Advantages and challenges of using longitudinal data to study social mobility

To determine whether social mobility is increasing or declining, researchers need information on people’s employment over the course of their whole lives and across multiple generations. Longitudinal studies are ideal sources of data as they follow the same group of people over time, and together cover several generations of Britons.

However, using historical data can also present some challenges. For example, class structures in the UK have changed over time, so to compare the generation born in 1946 to those born in 1980-84, researchers often need to reclassify occupations against a common set of standards. They also need to conduct tests to determine whether this reclassification affects the findings in an unintended way.

Finally, several longitudinal studies collect employment status only at the time of the survey visits, which for many studies means only every few years. It is possible that a participant could be going through a brief spell of unemployment at the time of the visit, but is fully employed normally. This can give a misleading picture of the person’s social class.

The authors of this research manage to overcome this last challenge with the 1958 and 1970 cohorts, as these studies ask participants for their complete work history at the time of each visit. So where someone is out of work at the time of the interview, the researchers can use their last known job to determine their social class.

Implications for policy and practice

Over the past two decades, successive governments have made higher levels of social mobility a focus of public policy.  Longitudinal research is often used as part of the evidence base because of the ability to look within and across cohorts to get a snapshot of inequality and understand how it has changed over time.

The Social Mobility Commission (SMC) is an advisory non-departmental public body with a duty to promote social mobility in England.  The Commission provides an independent scrutiny and advocacy role on social mobility and is required to publish an annual report assessing progress on improving social mobility in the UK – this is the annual “State of Nation” Report.  The Commission also carries out and publishes other research on social mobility throughout the year.  A list of recent publications is provided on its website.  The Commission published Time For Change: An Assessment of Government Policies on Social Mobility 1997-2017 in June 2017.  This says that government policies to improve social mobility have failed to deliver enough progress and warns that without major reform social and economic divisions within Britain are set to widen.

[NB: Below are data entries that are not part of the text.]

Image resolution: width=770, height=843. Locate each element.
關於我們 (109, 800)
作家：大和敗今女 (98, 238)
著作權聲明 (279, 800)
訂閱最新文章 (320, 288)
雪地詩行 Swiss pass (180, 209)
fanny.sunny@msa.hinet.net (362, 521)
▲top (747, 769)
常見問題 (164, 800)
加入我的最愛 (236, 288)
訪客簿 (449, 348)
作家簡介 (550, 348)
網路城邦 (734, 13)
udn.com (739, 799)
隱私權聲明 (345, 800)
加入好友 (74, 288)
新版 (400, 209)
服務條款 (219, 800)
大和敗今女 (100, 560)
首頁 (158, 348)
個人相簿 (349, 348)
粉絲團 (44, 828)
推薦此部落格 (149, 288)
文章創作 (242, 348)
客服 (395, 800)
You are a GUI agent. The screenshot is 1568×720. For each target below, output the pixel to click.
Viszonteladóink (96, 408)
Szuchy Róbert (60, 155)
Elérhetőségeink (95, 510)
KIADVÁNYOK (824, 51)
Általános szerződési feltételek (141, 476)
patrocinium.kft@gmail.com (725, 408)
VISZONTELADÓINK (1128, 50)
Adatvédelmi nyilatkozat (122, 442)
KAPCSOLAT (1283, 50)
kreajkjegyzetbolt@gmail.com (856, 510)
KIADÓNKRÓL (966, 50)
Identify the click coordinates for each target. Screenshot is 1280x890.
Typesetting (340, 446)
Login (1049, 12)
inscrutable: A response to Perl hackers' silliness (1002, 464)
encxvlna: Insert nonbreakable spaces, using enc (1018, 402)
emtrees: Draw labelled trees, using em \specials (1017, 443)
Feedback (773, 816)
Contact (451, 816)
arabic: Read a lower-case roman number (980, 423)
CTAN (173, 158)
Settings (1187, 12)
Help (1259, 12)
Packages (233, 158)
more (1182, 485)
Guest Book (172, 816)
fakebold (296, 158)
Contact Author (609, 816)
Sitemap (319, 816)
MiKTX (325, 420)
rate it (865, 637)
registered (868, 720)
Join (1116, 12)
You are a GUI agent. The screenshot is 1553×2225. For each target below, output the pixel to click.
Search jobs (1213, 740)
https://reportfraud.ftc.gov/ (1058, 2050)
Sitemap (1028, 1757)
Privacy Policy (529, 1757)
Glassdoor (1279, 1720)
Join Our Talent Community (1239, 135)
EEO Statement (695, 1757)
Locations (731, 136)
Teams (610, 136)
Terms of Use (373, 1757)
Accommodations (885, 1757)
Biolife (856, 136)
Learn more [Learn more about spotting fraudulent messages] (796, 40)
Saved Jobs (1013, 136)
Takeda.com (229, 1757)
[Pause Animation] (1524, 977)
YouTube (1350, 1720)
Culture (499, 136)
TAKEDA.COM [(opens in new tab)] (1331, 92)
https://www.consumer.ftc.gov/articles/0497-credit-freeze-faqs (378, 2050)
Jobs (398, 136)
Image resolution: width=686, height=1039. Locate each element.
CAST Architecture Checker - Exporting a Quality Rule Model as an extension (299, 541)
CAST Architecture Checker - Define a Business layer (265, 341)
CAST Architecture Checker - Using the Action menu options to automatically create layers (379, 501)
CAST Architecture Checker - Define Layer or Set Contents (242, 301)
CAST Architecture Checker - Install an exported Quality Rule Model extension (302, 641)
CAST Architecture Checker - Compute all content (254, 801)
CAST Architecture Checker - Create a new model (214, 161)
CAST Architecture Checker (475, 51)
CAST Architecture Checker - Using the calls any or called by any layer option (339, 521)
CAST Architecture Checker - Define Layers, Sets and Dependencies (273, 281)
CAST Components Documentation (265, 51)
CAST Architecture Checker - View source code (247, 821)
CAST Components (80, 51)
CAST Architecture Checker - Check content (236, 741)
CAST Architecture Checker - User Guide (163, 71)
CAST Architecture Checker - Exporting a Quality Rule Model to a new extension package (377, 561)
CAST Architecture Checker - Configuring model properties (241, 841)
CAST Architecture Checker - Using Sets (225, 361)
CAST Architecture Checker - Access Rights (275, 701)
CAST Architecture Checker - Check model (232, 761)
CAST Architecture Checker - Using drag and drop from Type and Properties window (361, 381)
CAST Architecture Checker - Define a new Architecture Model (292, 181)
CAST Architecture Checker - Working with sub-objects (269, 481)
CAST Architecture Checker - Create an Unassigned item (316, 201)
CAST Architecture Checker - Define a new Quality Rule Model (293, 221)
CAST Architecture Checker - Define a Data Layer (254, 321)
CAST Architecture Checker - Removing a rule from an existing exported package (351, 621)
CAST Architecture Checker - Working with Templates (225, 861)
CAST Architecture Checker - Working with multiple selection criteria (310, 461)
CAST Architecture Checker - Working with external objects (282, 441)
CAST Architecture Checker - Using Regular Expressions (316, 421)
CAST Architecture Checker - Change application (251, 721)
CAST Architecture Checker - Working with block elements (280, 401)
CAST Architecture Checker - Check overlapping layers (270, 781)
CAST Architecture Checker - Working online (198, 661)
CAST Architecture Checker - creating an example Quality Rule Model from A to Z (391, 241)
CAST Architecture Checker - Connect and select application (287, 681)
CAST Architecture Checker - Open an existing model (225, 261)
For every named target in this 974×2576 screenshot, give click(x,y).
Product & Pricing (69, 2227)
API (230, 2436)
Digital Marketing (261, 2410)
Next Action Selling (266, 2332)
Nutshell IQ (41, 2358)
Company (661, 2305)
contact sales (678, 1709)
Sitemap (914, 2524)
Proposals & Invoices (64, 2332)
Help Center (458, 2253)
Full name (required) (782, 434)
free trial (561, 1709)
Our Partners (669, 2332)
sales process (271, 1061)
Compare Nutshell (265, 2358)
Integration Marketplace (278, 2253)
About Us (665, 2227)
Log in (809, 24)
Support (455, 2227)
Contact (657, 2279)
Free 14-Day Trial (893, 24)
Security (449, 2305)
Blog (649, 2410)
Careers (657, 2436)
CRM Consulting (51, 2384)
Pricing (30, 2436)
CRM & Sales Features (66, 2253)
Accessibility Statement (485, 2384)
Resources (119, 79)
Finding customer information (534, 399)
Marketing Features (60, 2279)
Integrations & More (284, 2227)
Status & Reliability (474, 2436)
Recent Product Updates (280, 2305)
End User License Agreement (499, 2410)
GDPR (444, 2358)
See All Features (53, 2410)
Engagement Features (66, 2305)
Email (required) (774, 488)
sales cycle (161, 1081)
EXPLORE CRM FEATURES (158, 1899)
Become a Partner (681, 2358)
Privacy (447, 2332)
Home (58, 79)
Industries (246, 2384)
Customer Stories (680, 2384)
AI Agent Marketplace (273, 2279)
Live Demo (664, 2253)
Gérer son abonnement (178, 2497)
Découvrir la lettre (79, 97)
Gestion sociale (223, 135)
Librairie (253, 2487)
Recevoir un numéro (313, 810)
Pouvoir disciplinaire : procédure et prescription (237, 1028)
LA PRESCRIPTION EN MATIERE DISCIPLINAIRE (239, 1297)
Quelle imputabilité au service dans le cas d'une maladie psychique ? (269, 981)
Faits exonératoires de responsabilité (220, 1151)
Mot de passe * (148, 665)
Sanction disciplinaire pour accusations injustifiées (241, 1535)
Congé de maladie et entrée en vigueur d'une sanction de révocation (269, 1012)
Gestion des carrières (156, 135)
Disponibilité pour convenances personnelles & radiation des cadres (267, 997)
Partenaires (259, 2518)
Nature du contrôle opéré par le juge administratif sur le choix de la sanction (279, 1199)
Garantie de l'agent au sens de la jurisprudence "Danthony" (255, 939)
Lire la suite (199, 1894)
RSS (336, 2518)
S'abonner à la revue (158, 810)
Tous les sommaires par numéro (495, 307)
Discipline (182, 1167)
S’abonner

There are also many charities and think tanks in the UK that advocate for greater social mobility, and work with young people from disadvantaged backgrounds to improve their life chances.  These include The Sutton Trust, a foundation which improves social mobility in the UK through evidence-based programmes, research and policy advocacy, and The Bridge Group, a charitable policy association researching and promoting socio-economic diversity and equality.

Access the paper

Bukodi, E., Goldthorpe, J.H., Waller, L. and Kuha, J. (2015) The mobility problem in Britain: new findings from the analysis of birth cohort data. The British Journal of Sociology 66(1), pp. 93-117.

Discussion topics

  • Researchers often criticise each other and government for equating social mobility with upward mobility. Is the terminology really a problem, or is it all just semantics?
  • Should the UK be placing so much emphasis on the supposed ‘social mobility problem’? These findings suggest absolute mobility has not changed, and the increase in downward mobility is explained by the growth in the middle classes and the shrinking of the working classes. So what’s the ‘problem’?
  • Sociologists and economists are embroiled in a heated debate on the merits of using class vs income to understand social mobility. Divide into two groups and each take a side – which measure helps us get closer to a true understanding of social mobility in the UK and why? How could these methodological differences affect political response?